第3節 ヤマト王朝と朝鮮半島との繋がり(2)
(1)秦一族について(2)
世阿弥は秦氏と血縁関係にある秦一族である。私は、先ほど「 秦氏は、新羅系の渡来人であるが、新羅系に限らず、さらには渡来系や在来の人たちに限らず、また鉱山や鍛冶に限らず、土木や養蚕や機織りの技術集団を束ねて全国の殖産に力を発揮した一族である。」と述べたが、秦氏の子孫に世阿弥が出ている。 明宿集」に秦河勝の子孫に三流あり、一は武人、二は猿楽、三は天王寺の楽人とあるように、秦河勝を先祖と仰ぐ円満井座の猿楽者と天王寺の楽人との間には根強い結縁意識があったらしい。
秦氏と血縁関係にある秦一族は、特に東北地方の発展に大きな力を発揮していくが、このことを理解するには、物部氏のことをまず理解しておかねばならない。秦一族は、物部守屋が蘇我蝦夷と入鹿に殺されてしまってから、物部一族の統括していた技術者集団を引き継いでいくのである。

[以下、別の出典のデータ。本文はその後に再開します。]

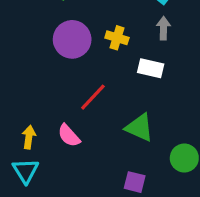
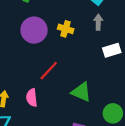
white rectangle: (151, 68) -> (112, 50), moved, turned -30
pink semicircle: (69, 136) -> (32, 98), turned 36

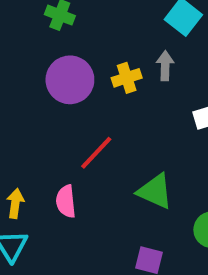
gray arrow: (98, 22) -> (165, 66), moved
yellow cross: (66, 29) -> (127, 78), turned -35

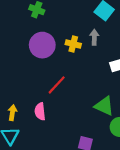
yellow cross: (127, 78) -> (73, 44), turned 32
green triangle: (155, 191) -> (104, 106), moved

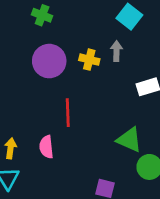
red line: (57, 85) -> (68, 113), turned -45

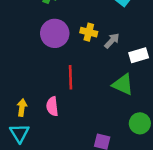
gray arrow: (116, 51) -> (112, 41), moved, turned 42
green triangle: (129, 140) -> (123, 84), moved

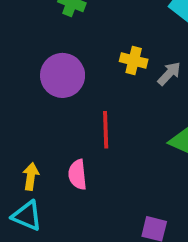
purple circle: (55, 33) -> (63, 75), moved
cyan triangle: (19, 133) -> (27, 216), turned -35

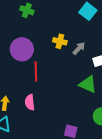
red line: (106, 130) -> (36, 71), moved

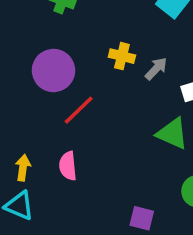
red line: (36, 71) -> (79, 110), turned 48

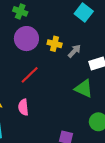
purple circle: (53, 70) -> (26, 39), moved

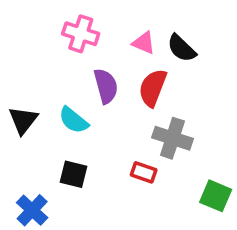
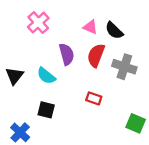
pink cross: (81, 34) -> (38, 23), moved, turned 30
gray cross: (172, 138) -> (124, 67), moved
red rectangle: (144, 172) -> (94, 98), moved

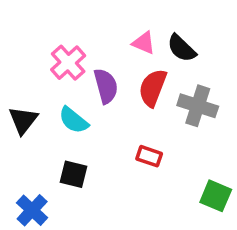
pink cross: (38, 23) -> (68, 63), moved

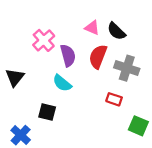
cyan semicircle: (73, 120) -> (62, 83), moved
red rectangle: (149, 156) -> (114, 99), moved

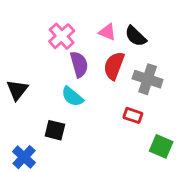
pink cross: (44, 40) -> (62, 36), moved

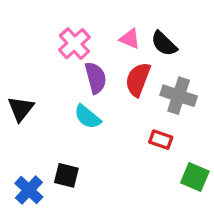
black square: (55, 130) -> (66, 175), moved

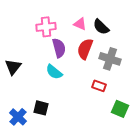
pink cross: (74, 44) -> (46, 27), turned 36

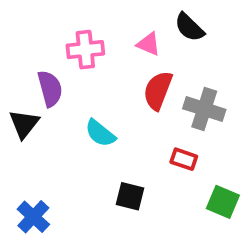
black semicircle: (101, 27) -> (189, 27), moved
purple semicircle: (59, 48) -> (50, 89), moved
black square: (41, 108) -> (130, 196), moved

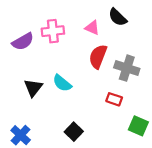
purple semicircle: (50, 89) -> (23, 42), moved, turned 75
black triangle: (24, 124) -> (33, 88), moved
black square: (130, 196) -> (74, 132), moved, turned 30

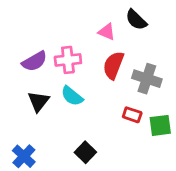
pink cross: (53, 31) -> (68, 60), moved
purple semicircle: (23, 42) -> (34, 61), moved
green square: (138, 126) -> (160, 125), moved, turned -30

日本書紀でその伝承や記録が記されている秦氏の人物は、秦酒公(はたのさかのきみ)、秦大津父(はたのおおつち)、および秦河勝(はたのかわかつ)の3名である。ただし、秦一族で波多氏と称する氏族がおり、その祖先・羽田矢代宿禰ならびにその子孫・波多氏が日本書紀に出てくる。

その後、秦氏は「日本書紀」には出てこない。つまり、秦氏は政治の表舞台から姿を消すが、これは正史(日本書紀)と史実と一致する。しかし、応神14年に弓月王が渡来してきたというのは史実と合致しない。日本書紀は、応神14年のこととして、秦造(はたのみやつこ)の祖・弓月君(ゆづきのきみ)の次のような来朝説話を載せている。すなわち、この 年弓月君が百済からやってきたが、彼が奏上して言うには、「私は、私の国の120県の民を率いてやってきた。だが、新羅人に邪魔されてため、彼らを加羅国 (からのくに)残したまま来朝した」。そこで、天皇は葛城襲津彦(かつらぎのそつひこ)を派遣して、弓月君の民を連れてこさせたという。しかし、この日本書紀の記事をそのまま史実として信用することはできない。私は、弓月君が加羅国に一族を残したまま渡来してきたという点はその通り史実であったが、葛城襲津彦のことについてはその時代考証も含めて検討の余地があると考えている。